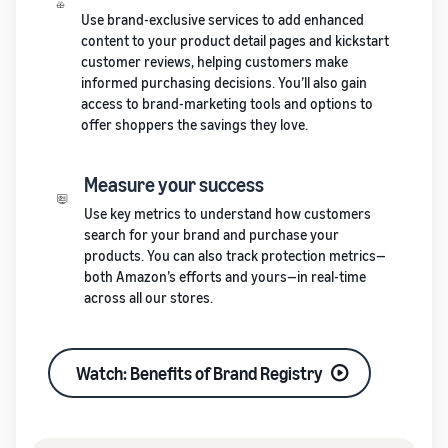
Use brand-exclusive services to add enhanced
content to your product detail pages and kickstart
customer reviews, helping customers make
informed purchasing decisions. You’ll also gain
access to brand-marketing tools and options to
offer shoppers the savings they love.
Measure your success
Use key metrics to understand how customers
search for your brand and purchase your
products. You can also track protection metrics—
both Amazon’s efforts and yours—in real-time
across all our stores.
Watch: Benefits of Brand Registry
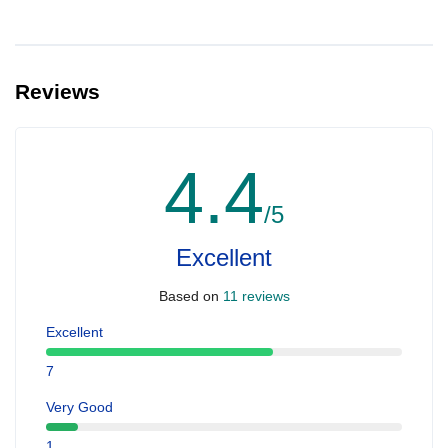
Reviews
4.4
/5
Excellent
Based on
11 reviews
Excellent
7
Very Good
1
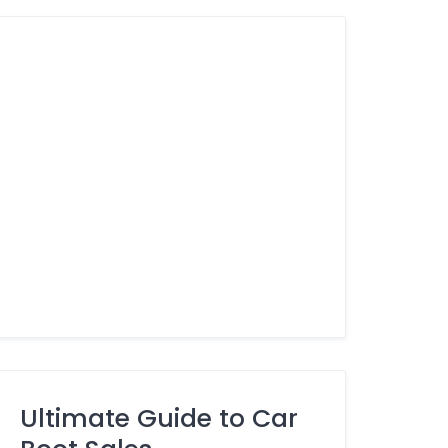
Ultimate Guide to Car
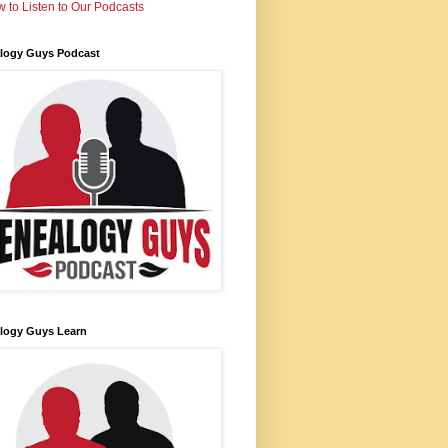
 to Listen to Our Podcasts
logy Guys Podcast
logy Guys Learn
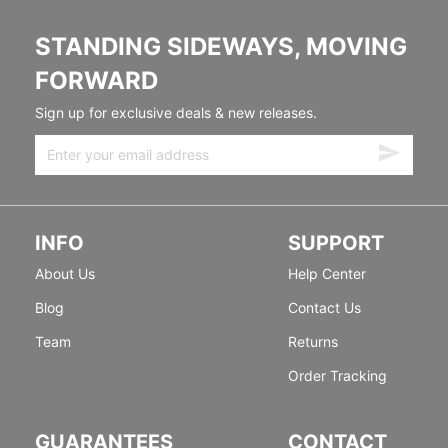
STANDING SIDEWAYS, MOVING
FORWARD
Sign up for exclusive deals & new releases.
INFO
SUPPORT
About Us
Help Center
Blog
Contact Us
Team
Returns
Order Tracking
GUARANTEES
CONTACT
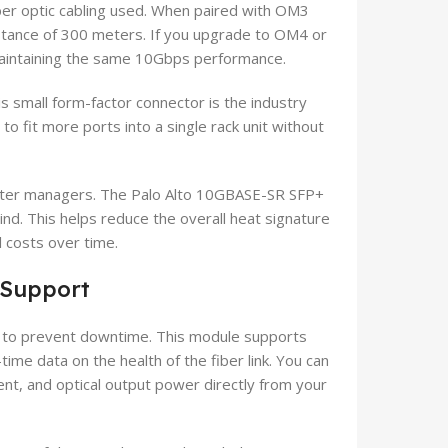
ber optic cabling used. When paired with OM3
stance of 300 meters. If you upgrade to OM4 or
 maintaining the same 10Gbps performance.
 small form-factor connector is the industry
to fit more ports into a single rack unit without
 center managers. The Palo Alto 10GBASE-SR SFP+
d. This helps reduce the overall heat signature
 costs over time.
 Support
re to prevent downtime. This module supports
time data on the health of the fiber link. You can
ent, and optical output power directly from your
■ ■ ■ ■ ■ ■ ■
WHAT TO WORK ON — Omit the pictures. Transcribe every record exactly.

WRITTEN REPLY —
Use brand-exclusive services to add enhanced
content to your product detail pages and kickstart
customer reviews, helping customers make
informed purchasing decisions. You’ll also gain
access to brand-marketing tools and options to
offer shoppers the savings they love.
Measure your success
Use key metrics to understand how customers
search for your brand and purchase your
products. You can also track protection metrics—
both Amazon’s efforts and yours—in real-time
across all our stores.
Watch: Benefits of Brand Registry
Reviews
4.4
/5
Excellent
Based on
11 reviews
Excellent
7
Very Good
1
Ultimate Guide to Car
 to Listen to Our Podcasts
logy Guys Podcast
logy Guys Learn
STANDING SIDEWAYS, MOVING
FORWARD
Sign up for exclusive deals & new releases.
INFO
SUPPORT
About Us
Help Center
Blog
Contact Us
Team
Returns
Order Tracking
GUARANTEES
CONTACT
ber optic cabling used. When paired with OM3
stance of 300 meters. If you upgrade to OM4 or
 maintaining the same 10Gbps performance.
 small form-factor connector is the industry
to fit more ports into a single rack unit without
 center managers. The Palo Alto 10GBASE-SR SFP+
d. This helps reduce the overall heat signature
 costs over time.
 Support
re to prevent downtime. This module supports
time data on the health of the fiber link. You can
ent, and optical output power directly from your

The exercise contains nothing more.